The latest Jill Kelley revelation hit the web at the end of the day on Tuesday. It's a rough one because it cuts right into her reputation as a lauded socialite in the Tampa area, a woman who knew all the top brass and threw them fancy parties with expensive cigars and buffets of expensive caviar. Turns out some of these parties were funded by a bogus cancer charity that she set up with her doctor husband, Scott.
The Kelleys established the Doctor Kelley Cancer Foundation in 2007 with the exclusive mission "to conduct cancer research and to grant wishes to terminally ill adult cancer patients," according to The Huffington Post.
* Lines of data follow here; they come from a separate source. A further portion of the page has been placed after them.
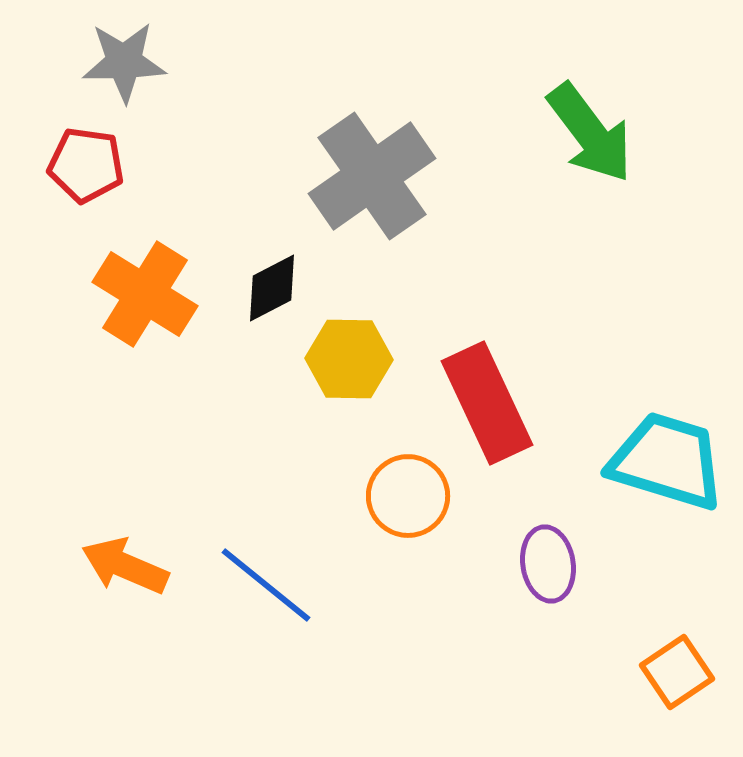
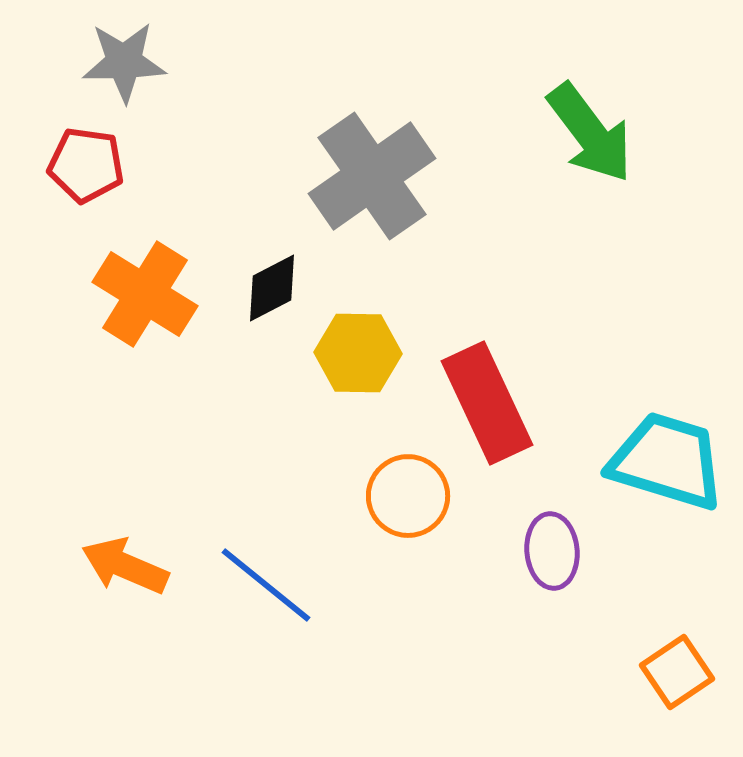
yellow hexagon: moved 9 px right, 6 px up
purple ellipse: moved 4 px right, 13 px up; rotated 4 degrees clockwise
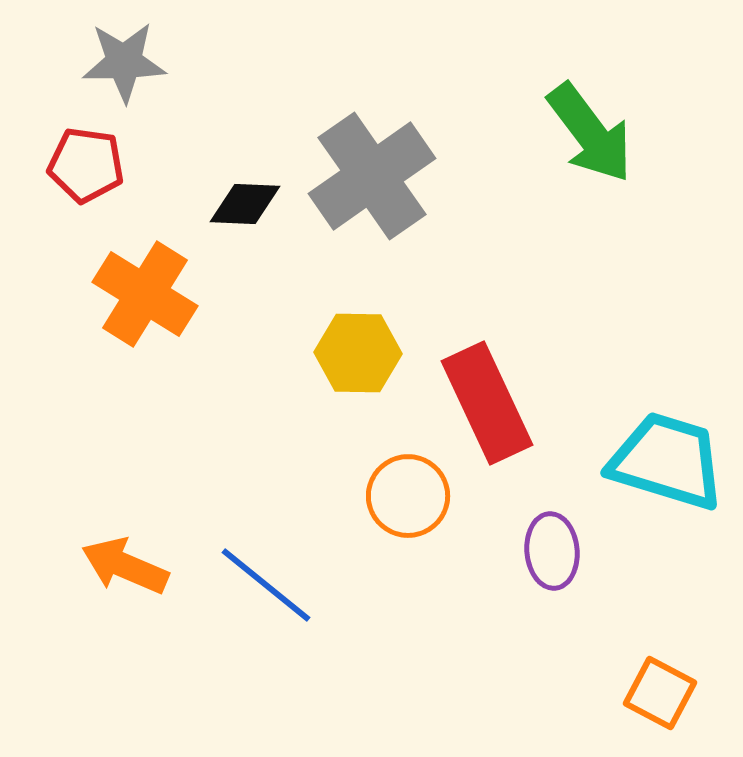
black diamond: moved 27 px left, 84 px up; rotated 30 degrees clockwise
orange square: moved 17 px left, 21 px down; rotated 28 degrees counterclockwise
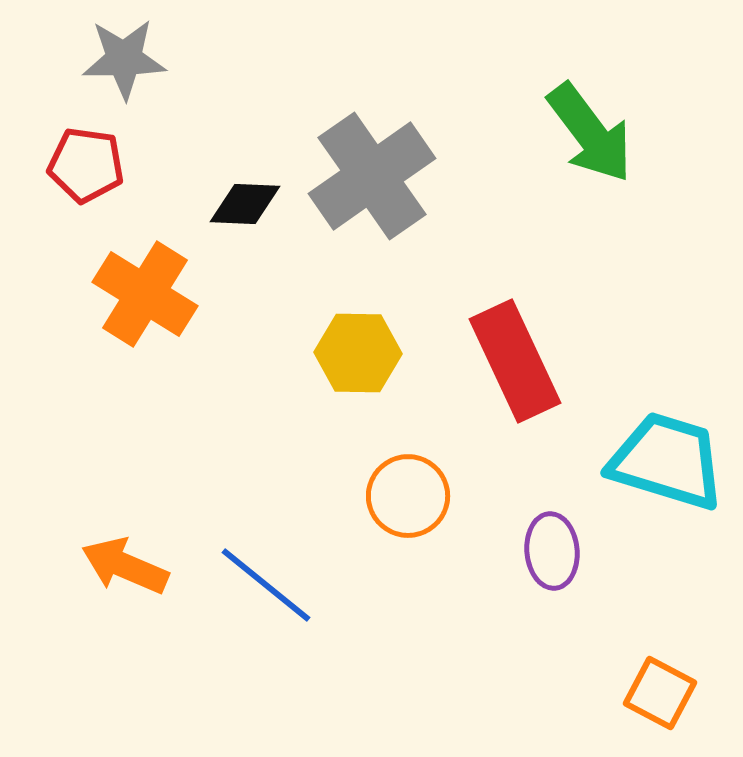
gray star: moved 3 px up
red rectangle: moved 28 px right, 42 px up
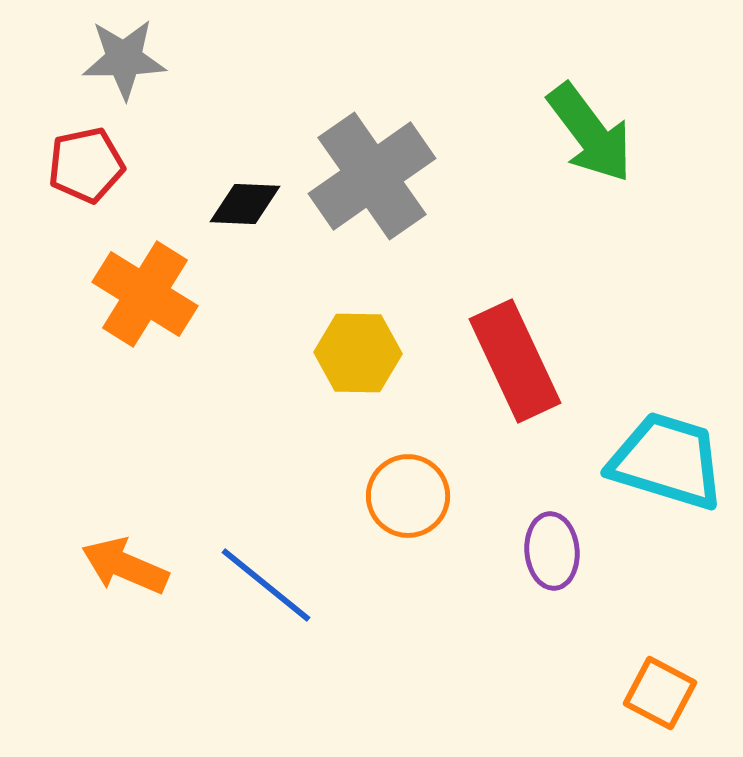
red pentagon: rotated 20 degrees counterclockwise
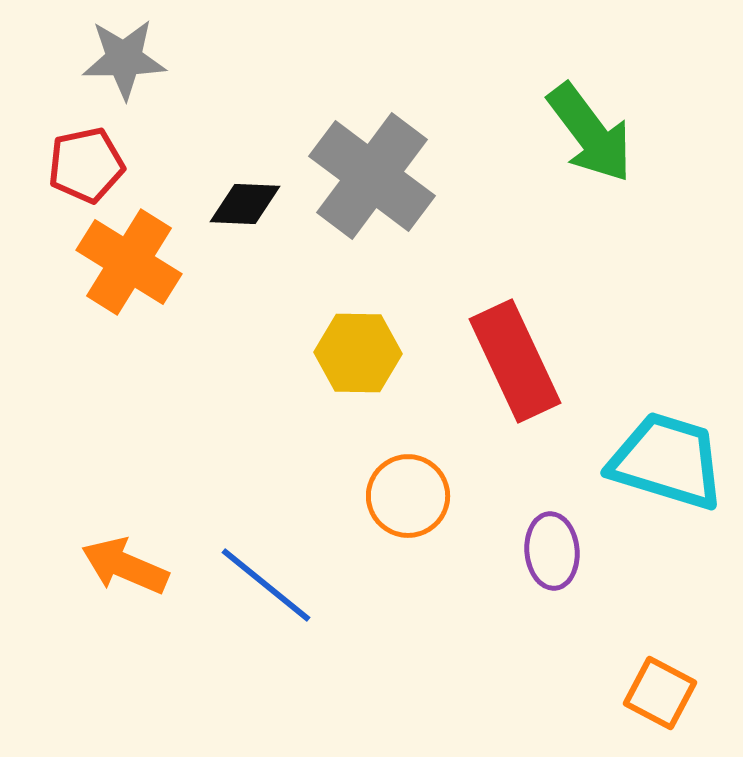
gray cross: rotated 18 degrees counterclockwise
orange cross: moved 16 px left, 32 px up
Things did not exactly go as planned. "By the end of 2007, the charity had gone bankrupt, having conveniently spent exactly the same amount of money, $157,284, as it started with -- not a dollar more, according to its 990 financial form," HuffPost's Jason Cherkis and Christina Wilkie report. "Of that, $43,317 was billed as 'Meals and Entertainment,' $38,610 was assigned to 'Travel,' another $25,013 was spent on legal fees, and $8,822 went to 'Automotive Expenses.'" Neither of the Kelleys were able to be reached for comment.
Well, that was then and this is now. It's not like Kelley's asking for any special treatment these days, right? Wrong. Frustrated by the media attention, Jill Kelley's taken to calling 911 multiple times a day. On one of these calls a couple of days ago, the socialite told the dispatcher that someone was lurking in her yard and asked for a little bit of special protection. "You know, I don't know if by any chance, because I'm an honorary consul general, so I have inviolability, so they should not be able to cross my property," she said. "I don't know if you want to get diplomatic protection involved as well."
It's true. Jill Kelley is an honorary consul of South Korea. (Who knew?) A diplomatic official confirmed her status to Foreign Policy on Tuesday and explained that she "assumed this position last August thanks to her good connections and network." He went on to clarify, however, that it's nothing more than a symbolic title and comes with no special treatment or protection. "She does not work as a real consul," the official said.
So Jill Kelley is not the head of a cancer charity that's actually doing work to cure cancer. She's not eligible for "diplomatic protection." And she's not even really on staff at MacDill Air Force Base, where the AP says she's just an "unpaid social liason." So what is Jill Kelley? She's something. That's what.